### PROBLEM DETAILS
In the entries below, the word "Marketing" appears on some lines. Copy each of those lines.

### Dataset entries
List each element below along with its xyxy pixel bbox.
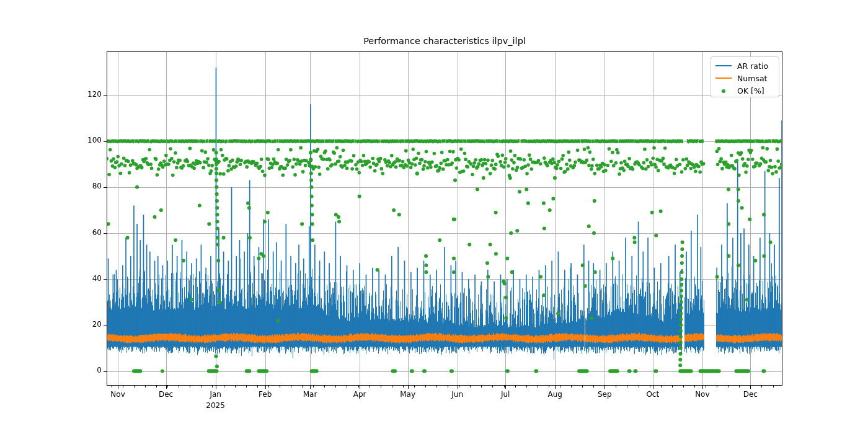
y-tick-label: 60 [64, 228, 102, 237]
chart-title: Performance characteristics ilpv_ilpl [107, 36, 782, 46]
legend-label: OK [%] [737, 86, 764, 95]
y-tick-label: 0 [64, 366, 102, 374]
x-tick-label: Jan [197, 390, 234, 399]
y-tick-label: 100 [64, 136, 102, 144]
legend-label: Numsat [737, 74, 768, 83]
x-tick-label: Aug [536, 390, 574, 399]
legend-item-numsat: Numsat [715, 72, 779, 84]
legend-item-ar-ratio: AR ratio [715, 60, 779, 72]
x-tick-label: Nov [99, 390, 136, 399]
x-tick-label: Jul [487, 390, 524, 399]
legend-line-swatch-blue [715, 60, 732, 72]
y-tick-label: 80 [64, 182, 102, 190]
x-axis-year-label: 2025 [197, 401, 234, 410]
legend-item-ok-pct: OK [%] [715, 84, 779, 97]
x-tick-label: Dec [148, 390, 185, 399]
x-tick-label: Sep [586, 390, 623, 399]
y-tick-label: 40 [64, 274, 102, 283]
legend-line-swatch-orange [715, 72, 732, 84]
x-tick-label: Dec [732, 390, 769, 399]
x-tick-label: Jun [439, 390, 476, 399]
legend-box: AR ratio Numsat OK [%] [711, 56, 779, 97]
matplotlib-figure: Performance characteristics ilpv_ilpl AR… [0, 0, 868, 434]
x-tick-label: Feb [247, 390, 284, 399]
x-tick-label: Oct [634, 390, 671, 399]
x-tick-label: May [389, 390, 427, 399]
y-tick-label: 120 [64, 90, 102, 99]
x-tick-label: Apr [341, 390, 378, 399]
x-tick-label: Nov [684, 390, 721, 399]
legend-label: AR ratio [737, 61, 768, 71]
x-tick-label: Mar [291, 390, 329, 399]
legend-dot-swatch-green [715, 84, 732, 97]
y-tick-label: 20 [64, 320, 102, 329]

---

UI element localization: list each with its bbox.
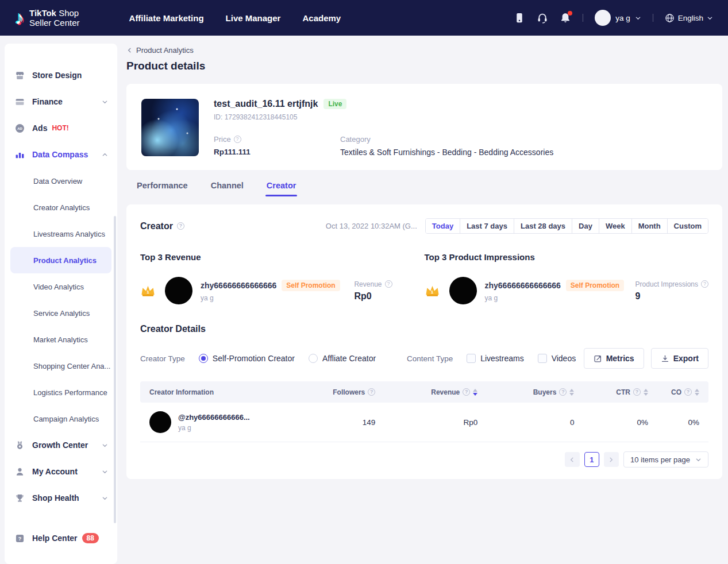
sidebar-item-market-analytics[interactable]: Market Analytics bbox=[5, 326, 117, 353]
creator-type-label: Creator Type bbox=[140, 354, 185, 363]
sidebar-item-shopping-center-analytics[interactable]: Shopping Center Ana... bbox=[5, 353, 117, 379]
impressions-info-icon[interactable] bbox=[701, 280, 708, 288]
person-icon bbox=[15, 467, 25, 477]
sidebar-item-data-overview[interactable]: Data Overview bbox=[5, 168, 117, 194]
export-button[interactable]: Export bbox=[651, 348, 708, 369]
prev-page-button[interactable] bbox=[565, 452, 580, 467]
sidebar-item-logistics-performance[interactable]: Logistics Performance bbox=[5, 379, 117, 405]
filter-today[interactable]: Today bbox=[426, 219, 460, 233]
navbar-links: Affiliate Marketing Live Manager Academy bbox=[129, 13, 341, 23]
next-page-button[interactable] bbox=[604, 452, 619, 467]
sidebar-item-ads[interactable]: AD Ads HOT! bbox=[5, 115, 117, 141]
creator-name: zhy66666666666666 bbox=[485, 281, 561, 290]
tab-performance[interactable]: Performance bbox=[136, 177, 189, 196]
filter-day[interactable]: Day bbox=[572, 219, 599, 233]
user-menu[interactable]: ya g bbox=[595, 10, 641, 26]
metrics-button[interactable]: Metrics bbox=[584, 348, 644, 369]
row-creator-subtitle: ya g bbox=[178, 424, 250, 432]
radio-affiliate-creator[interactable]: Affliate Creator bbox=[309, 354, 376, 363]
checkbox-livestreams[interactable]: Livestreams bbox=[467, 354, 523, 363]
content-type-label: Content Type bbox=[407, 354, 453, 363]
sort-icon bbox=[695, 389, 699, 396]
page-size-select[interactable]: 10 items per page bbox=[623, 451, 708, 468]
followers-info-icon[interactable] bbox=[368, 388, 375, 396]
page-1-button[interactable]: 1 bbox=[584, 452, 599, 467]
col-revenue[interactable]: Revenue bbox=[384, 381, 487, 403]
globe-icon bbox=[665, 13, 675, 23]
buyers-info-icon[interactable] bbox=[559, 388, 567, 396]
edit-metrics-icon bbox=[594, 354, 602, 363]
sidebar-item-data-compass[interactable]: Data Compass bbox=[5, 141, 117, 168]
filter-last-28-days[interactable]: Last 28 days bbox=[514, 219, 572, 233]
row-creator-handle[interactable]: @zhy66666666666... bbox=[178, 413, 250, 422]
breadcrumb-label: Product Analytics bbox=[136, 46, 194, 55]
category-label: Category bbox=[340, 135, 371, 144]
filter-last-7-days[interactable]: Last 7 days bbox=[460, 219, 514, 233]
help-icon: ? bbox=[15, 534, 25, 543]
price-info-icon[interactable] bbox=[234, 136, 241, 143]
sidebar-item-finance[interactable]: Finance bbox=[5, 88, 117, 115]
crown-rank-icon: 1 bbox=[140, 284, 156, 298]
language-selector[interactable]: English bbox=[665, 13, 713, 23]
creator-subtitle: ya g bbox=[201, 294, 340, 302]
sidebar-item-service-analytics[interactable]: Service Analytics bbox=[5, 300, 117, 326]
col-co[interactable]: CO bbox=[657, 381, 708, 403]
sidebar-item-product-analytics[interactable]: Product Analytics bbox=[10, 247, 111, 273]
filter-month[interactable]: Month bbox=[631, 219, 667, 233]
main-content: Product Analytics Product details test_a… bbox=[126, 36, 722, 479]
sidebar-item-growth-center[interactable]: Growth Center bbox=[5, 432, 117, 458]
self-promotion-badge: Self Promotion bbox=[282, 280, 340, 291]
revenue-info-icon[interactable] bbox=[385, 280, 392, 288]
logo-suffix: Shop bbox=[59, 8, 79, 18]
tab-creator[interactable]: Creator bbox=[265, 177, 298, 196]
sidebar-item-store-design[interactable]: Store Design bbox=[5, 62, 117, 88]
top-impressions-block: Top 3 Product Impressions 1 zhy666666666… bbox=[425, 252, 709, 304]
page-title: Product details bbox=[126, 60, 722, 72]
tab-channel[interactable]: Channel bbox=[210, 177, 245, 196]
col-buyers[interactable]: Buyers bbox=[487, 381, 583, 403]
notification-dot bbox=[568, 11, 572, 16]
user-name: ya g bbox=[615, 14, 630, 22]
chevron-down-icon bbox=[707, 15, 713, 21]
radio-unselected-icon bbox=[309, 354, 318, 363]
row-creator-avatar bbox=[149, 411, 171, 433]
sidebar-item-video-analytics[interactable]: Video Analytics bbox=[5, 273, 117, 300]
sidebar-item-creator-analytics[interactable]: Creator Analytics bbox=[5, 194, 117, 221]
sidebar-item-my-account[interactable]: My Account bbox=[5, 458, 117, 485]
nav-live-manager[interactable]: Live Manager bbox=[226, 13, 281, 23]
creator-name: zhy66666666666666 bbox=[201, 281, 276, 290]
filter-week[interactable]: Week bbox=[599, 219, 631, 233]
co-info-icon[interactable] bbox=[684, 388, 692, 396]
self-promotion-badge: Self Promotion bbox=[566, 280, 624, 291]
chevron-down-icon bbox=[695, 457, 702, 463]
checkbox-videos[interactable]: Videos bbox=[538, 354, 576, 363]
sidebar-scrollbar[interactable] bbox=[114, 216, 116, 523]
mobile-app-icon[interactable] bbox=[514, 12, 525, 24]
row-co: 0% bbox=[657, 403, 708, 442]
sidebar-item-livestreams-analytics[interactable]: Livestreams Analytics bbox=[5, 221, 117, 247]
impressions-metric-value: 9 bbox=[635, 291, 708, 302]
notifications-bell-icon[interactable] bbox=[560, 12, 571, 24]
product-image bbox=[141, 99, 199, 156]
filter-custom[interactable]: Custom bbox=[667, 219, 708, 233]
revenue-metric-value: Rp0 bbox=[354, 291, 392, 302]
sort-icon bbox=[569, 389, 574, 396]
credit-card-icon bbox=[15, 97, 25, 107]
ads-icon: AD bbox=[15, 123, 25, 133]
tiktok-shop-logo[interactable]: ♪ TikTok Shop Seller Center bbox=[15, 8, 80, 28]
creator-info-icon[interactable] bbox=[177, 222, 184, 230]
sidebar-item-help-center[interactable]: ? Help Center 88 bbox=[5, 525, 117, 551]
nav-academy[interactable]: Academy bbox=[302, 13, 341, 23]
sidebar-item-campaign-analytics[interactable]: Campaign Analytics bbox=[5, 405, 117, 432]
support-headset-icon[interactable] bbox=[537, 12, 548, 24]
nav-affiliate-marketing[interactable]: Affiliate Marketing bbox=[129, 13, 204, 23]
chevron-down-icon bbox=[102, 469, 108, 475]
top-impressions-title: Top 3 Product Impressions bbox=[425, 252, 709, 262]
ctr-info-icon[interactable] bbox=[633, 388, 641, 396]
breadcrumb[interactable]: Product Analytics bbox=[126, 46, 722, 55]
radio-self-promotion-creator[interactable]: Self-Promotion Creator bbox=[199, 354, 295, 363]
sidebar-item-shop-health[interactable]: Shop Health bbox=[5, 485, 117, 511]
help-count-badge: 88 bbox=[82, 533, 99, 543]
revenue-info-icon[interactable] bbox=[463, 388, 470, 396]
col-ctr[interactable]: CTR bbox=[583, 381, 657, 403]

### EXERCISE ANSWER
navbar-links: Affiliate Marketing Live Manager Academy bbox=[129, 13, 341, 23]
nav-affiliate-marketing[interactable]: Affiliate Marketing bbox=[129, 13, 204, 23]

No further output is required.